= Cine 160 =

35 mm film projection process

Cine 160 is a 35 mm film projection process proposed by Allan Silliphant whereby a single frame of film would occupy a length of six film perforations. This could then be used for either of two currently proposed applications: 3D film projection from two images each occupying 3 perforations (thus attaining a 1.85 aspect ratio already in common use), or making anamorphically squeezed prints of 1.85 ratio films, which would use a greater amount of image area. The system is named Cine 160 because the six-perf frame uses 1.60 times the area of a conventional print. This system has not yet received any mainstream application, however, and it is unknown how receptive theater owners will be to the prospect, which will require significant expenses to re-fit projectors to the format.

==Claimed benefits==
- Larger frame area can facilitate better and brighter 3D projection, or offer a low cost means to approach 70 mm film image brightness and clarity using 35 mm film and an anamorphic lens.

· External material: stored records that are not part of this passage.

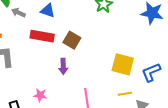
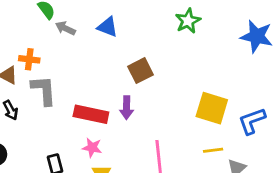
red rectangle: (42, 36) -> (91, 114), moved
brown square: (72, 40) -> (140, 71), turned 30

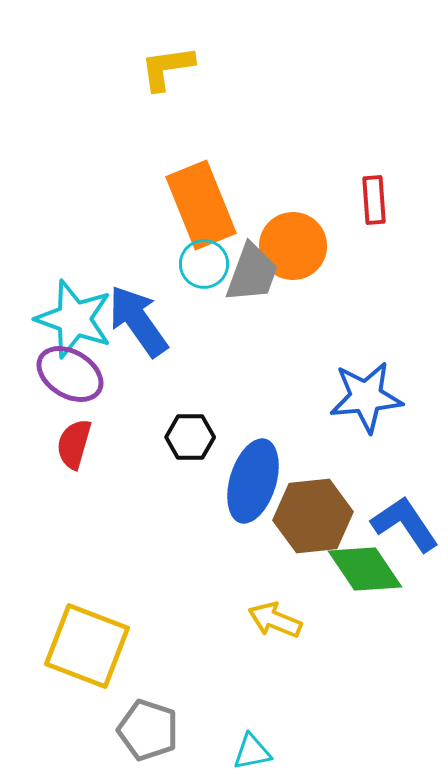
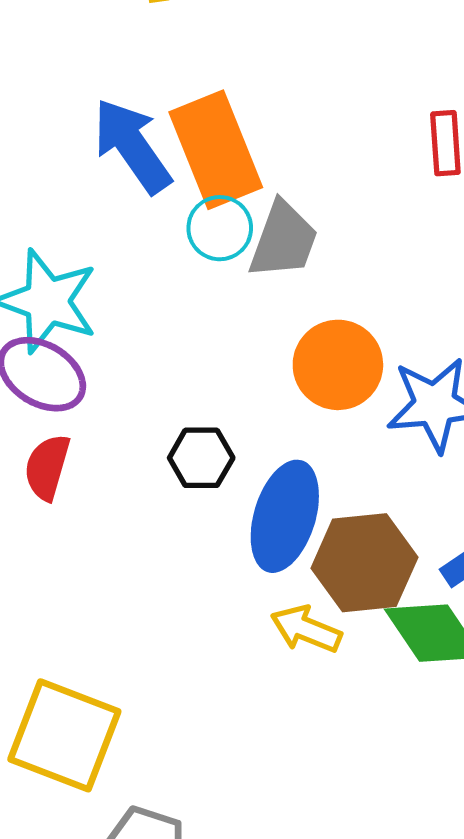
orange circle: (293, 246) -> (338, 365), moved
blue arrow: (138, 321) -> (132, 146), moved
yellow arrow: (275, 620) -> (306, 629), moved

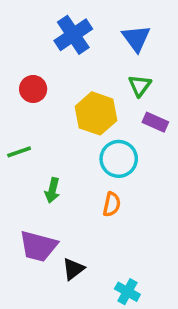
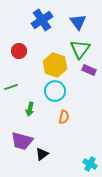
green triangle: (140, 85) -> (80, 49), size x1.5
cyan circle: (119, 159) -> (55, 91), moved
cyan cross: (127, 292) -> (90, 164), moved

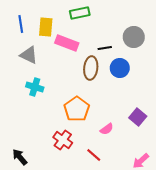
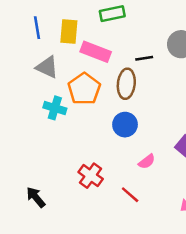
blue circle: (120, 68) -> (125, 125), moved
orange pentagon: (77, 109) -> (84, 89), moved

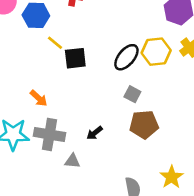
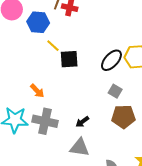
gray triangle: (72, 161) -> (80, 148), moved, size x1.5

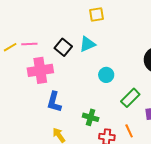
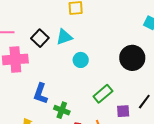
cyan circle: (106, 75) -> (81, 60), moved
blue L-shape: (54, 102) -> (41, 94), moved

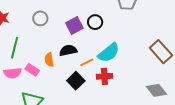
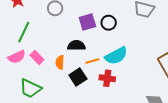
orange semicircle: (49, 60) -> (60, 62), moved
pink semicircle: (12, 73) -> (17, 57), turned -30

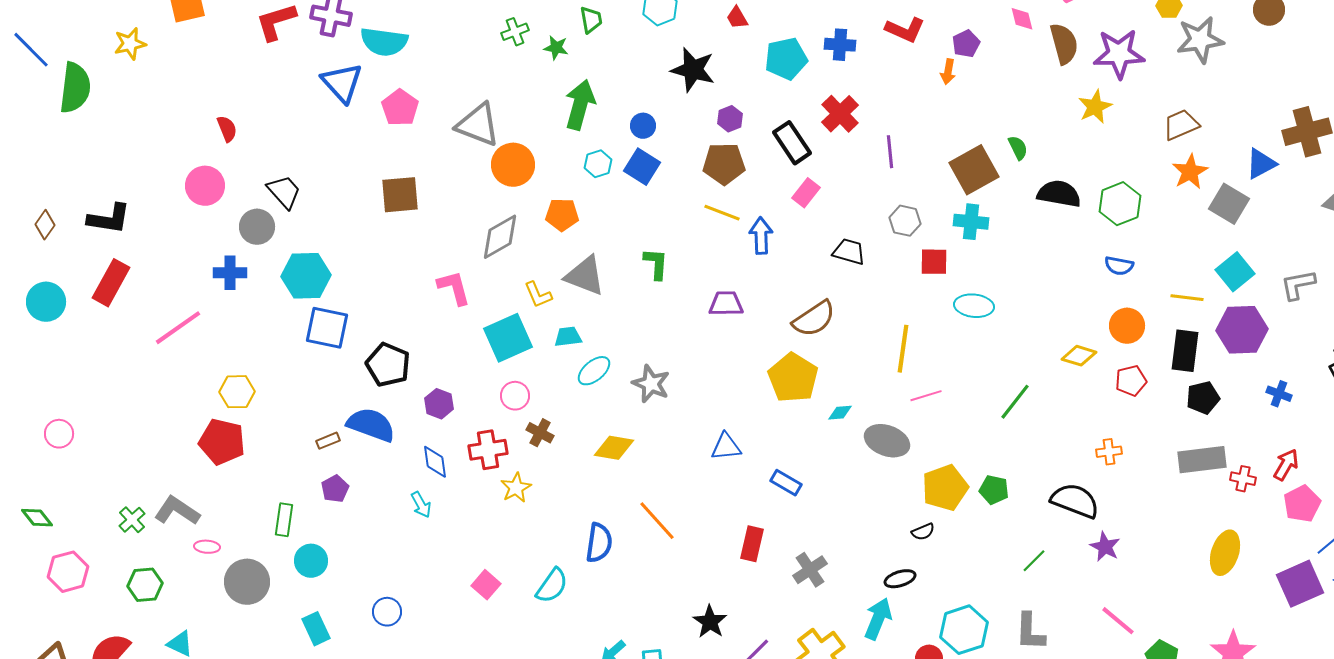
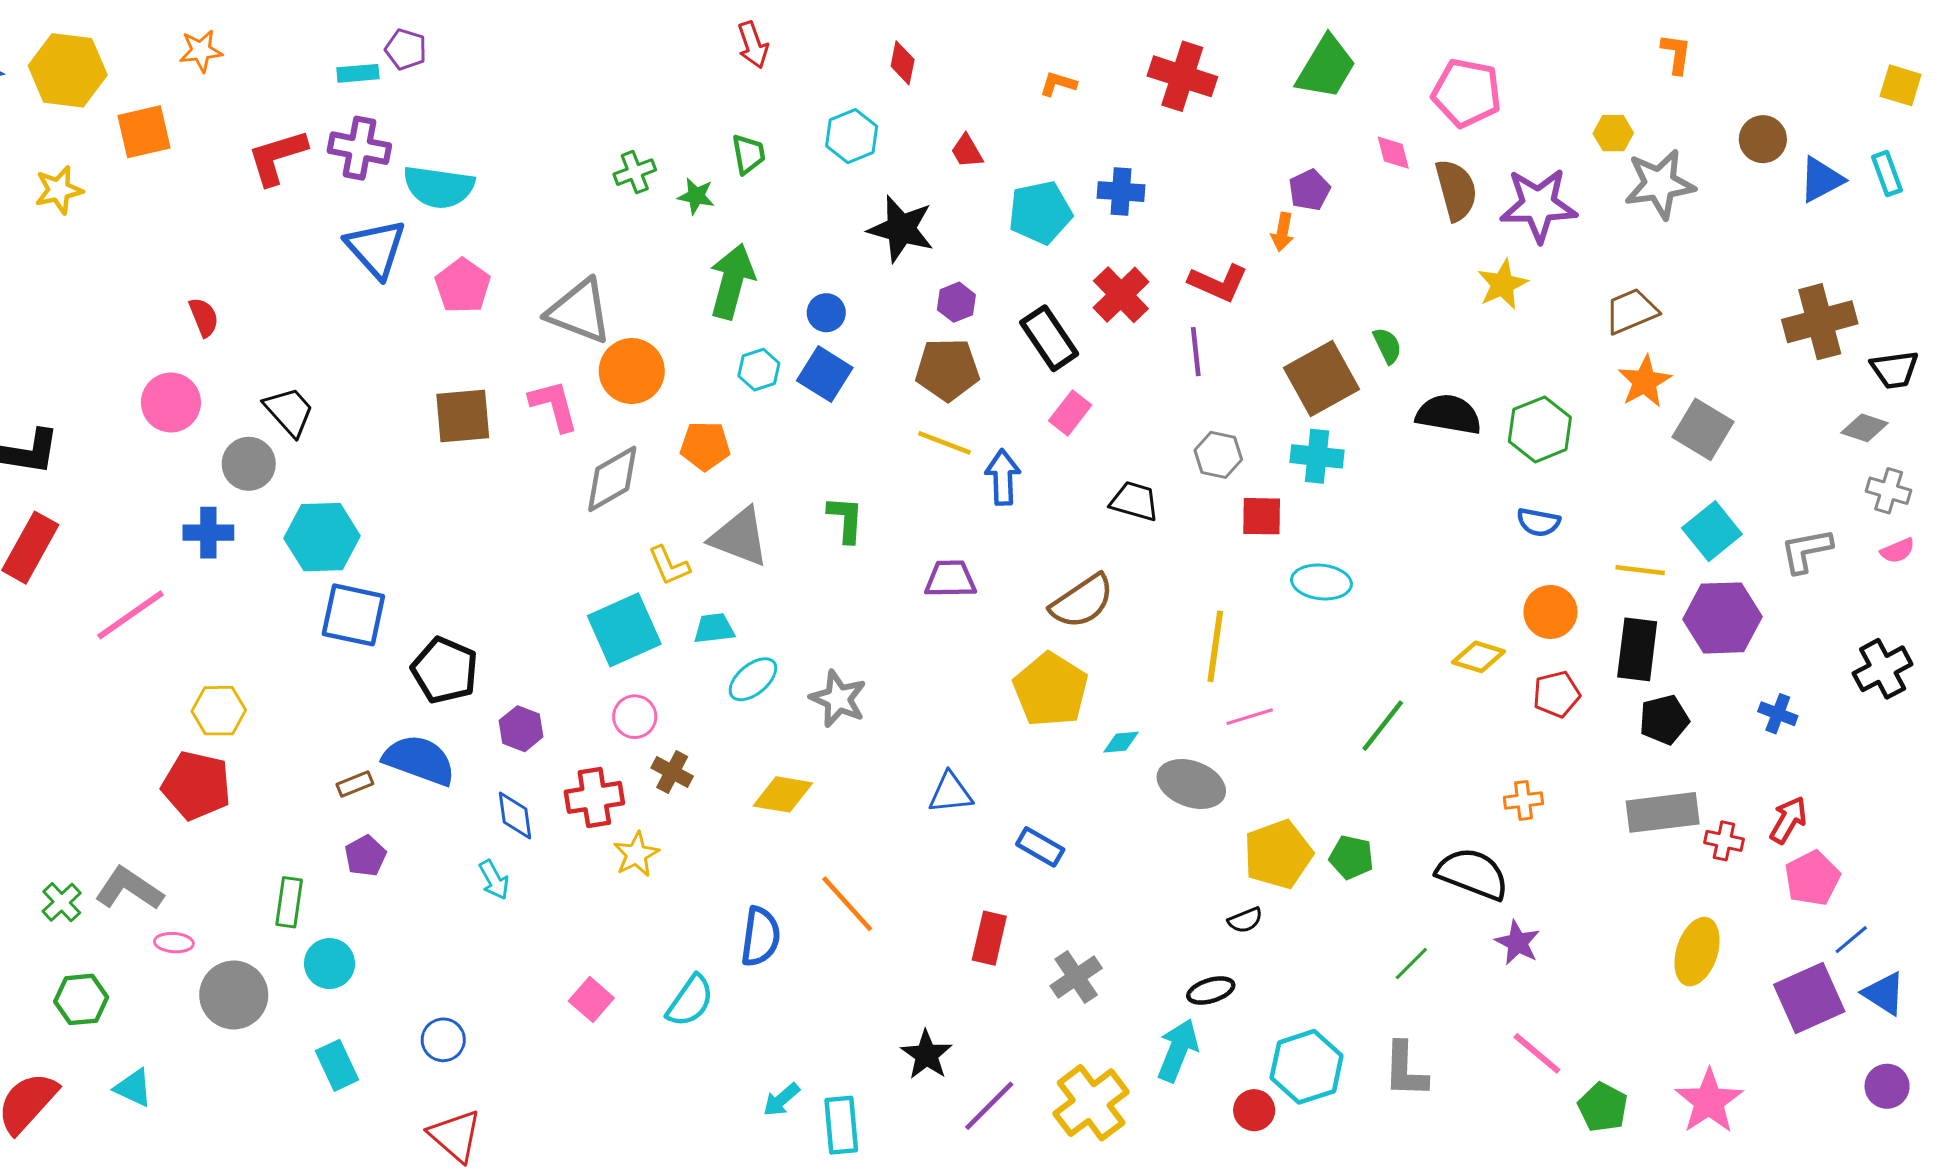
red L-shape: (905, 30) -> (1218, 283), moved
blue triangle: (1261, 164) -> (1821, 180), moved
pink L-shape: (454, 288) -> (554, 405), moved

- Allows more brightness and detail to reach the screen than conventional 35mm prints, much greater detail in camera image.
- Permits better brightness when divided into above and below split frames for 3D, or if used non-stereo with anamorphic lens.

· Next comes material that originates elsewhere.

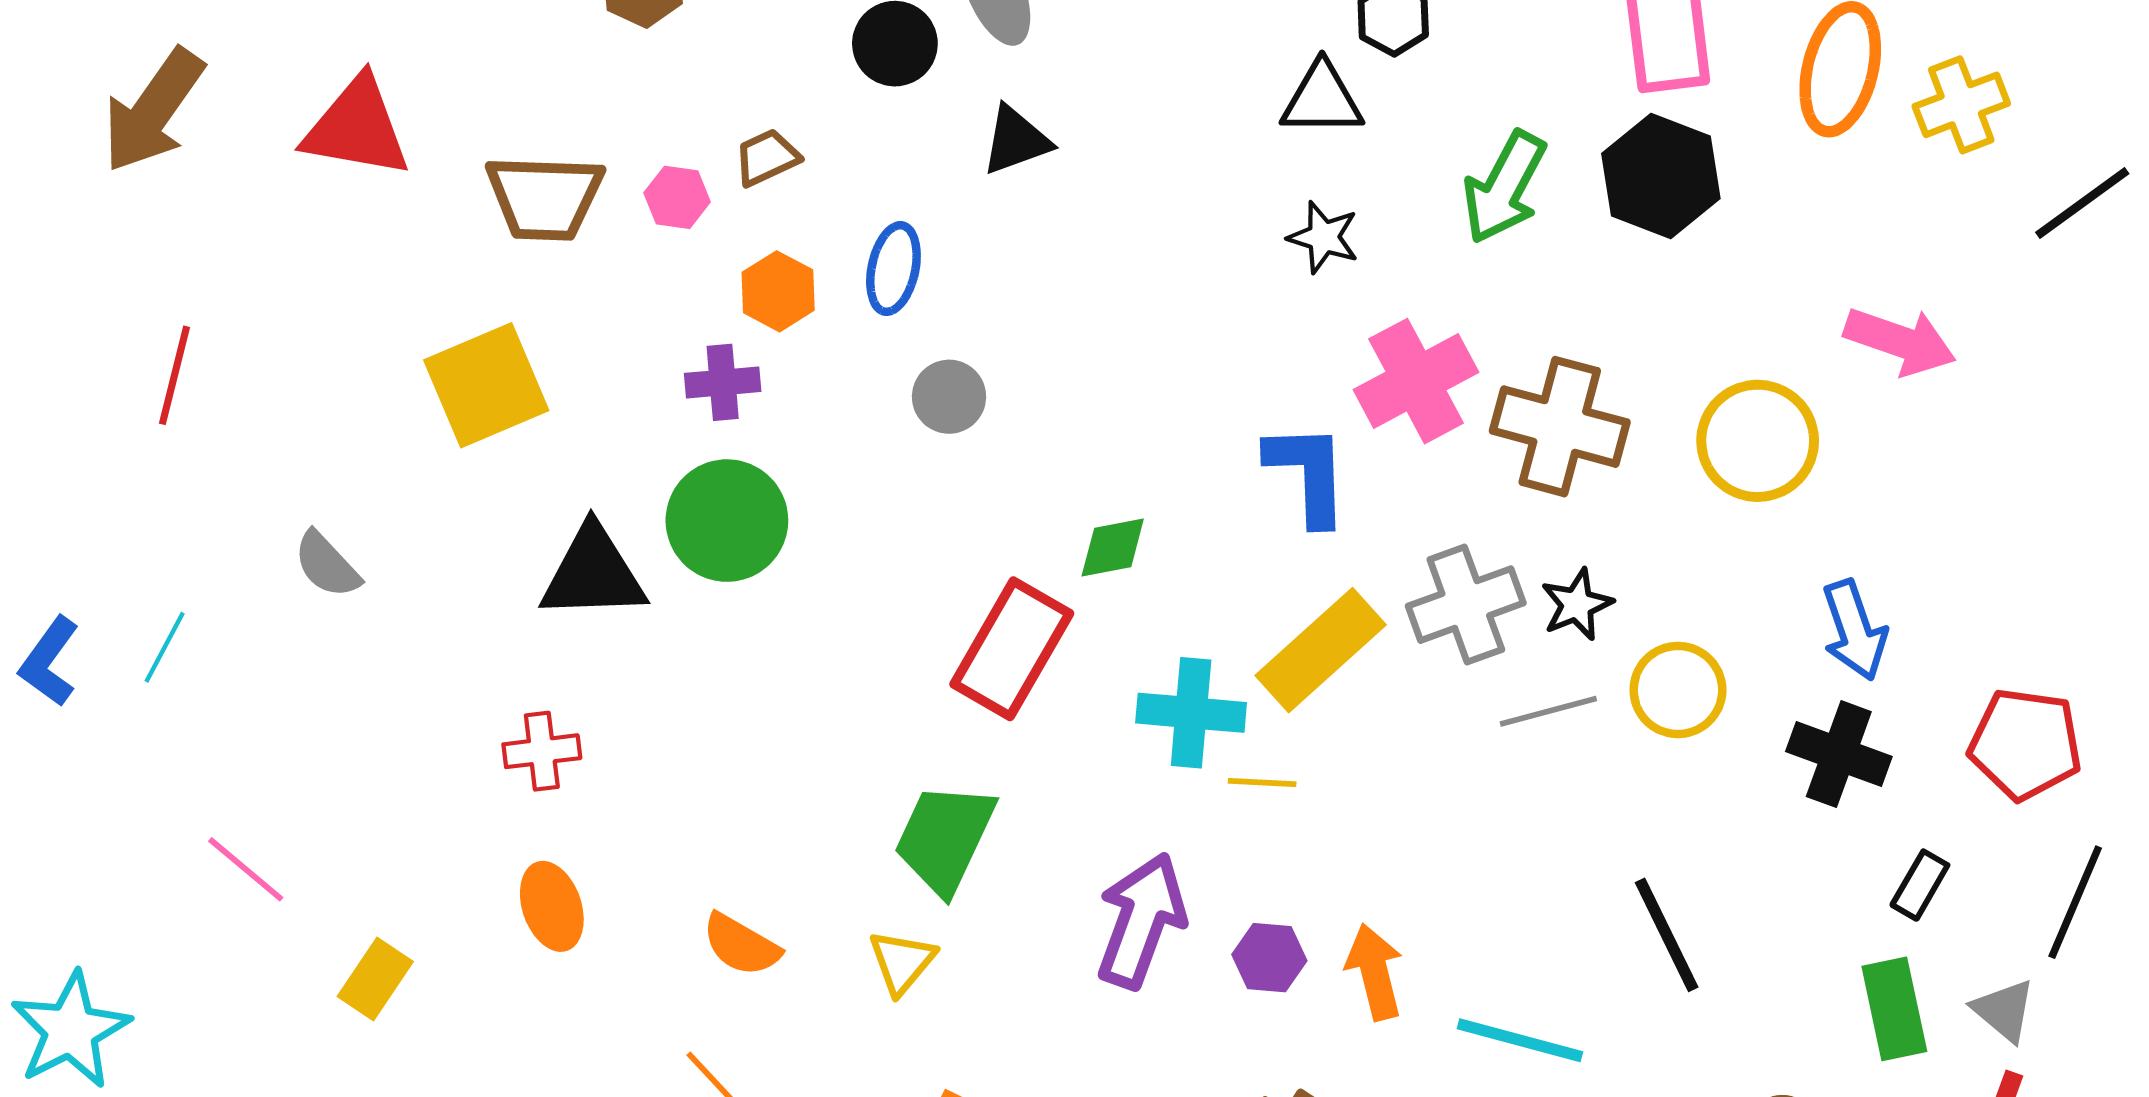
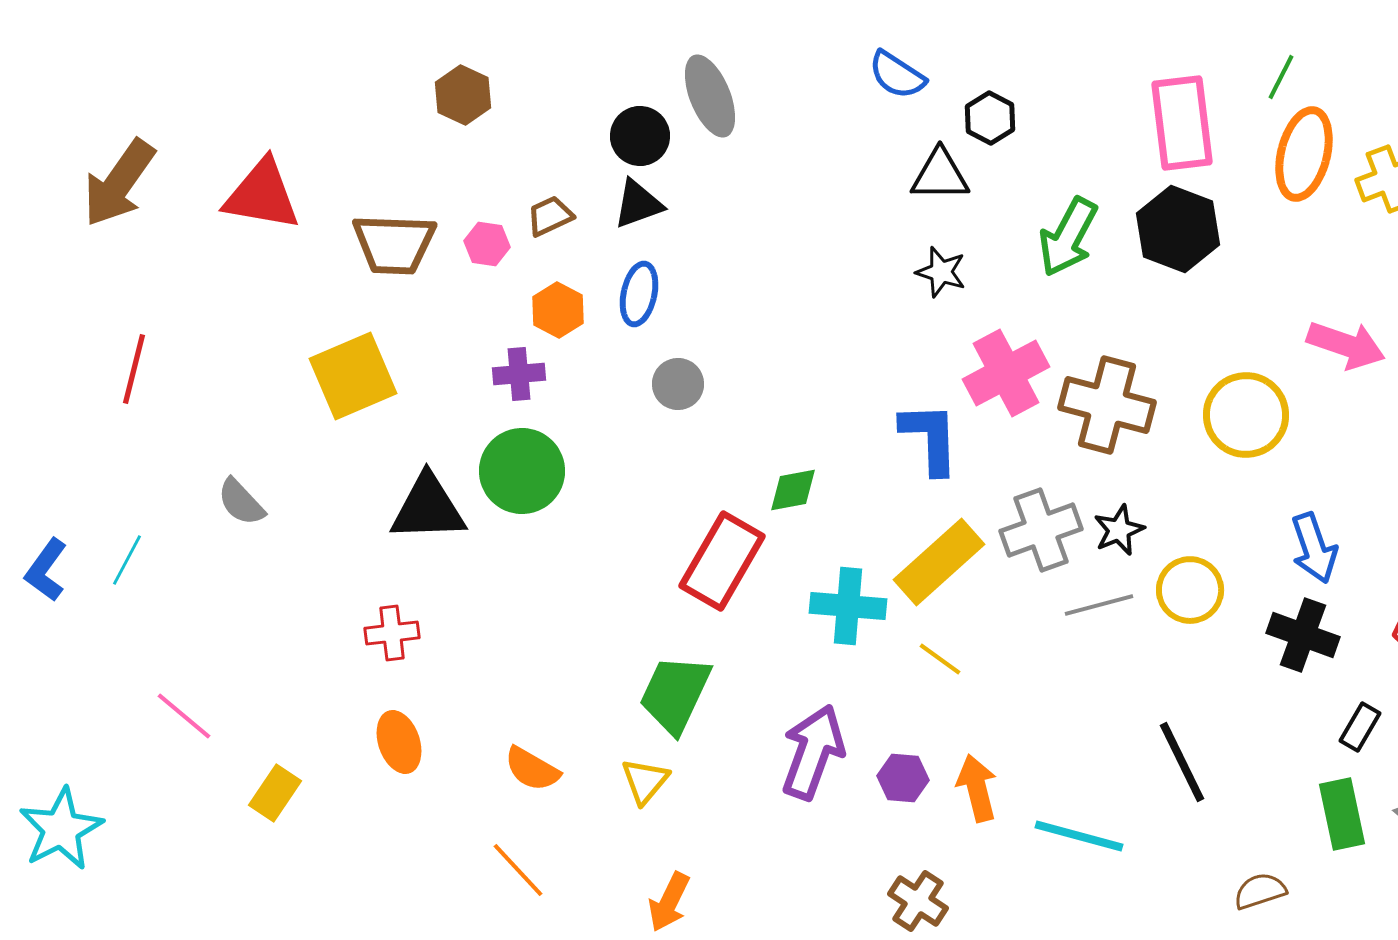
black triangle: (1016, 140) -> (638, 204), moved
yellow line: (1262, 783) -> (940, 659), moved, turned 33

- Very easy conversion of projector, and can be set up for "quick-change" in theaters.
- Will look much better, brighter, than 2K digital at 1/10 of the conversion cost. Full 1.60 better than even anamorphic 35.
- Will permit running of 35mm IMAX reduction prints in small theaters in remote locations.
- Allows most existing cameras to be modified to shoot in the format, or projectors to be easily modified.
- Can act as a "value added" marketing attraction, due to promotion of trade name, like 70mm did in the past.
- There is no waste when fitting image onto an existing 1.85 theater screen, just more brightness, gamma range, and detail.
- Digital conversion will be a hard sell in the poorer parts of world. This will allow 3D and "faked 70mm" everywhere soon.
- Easy to shoot in digital, then make a "DI" (digital intermediate) to release on "near 4K quality".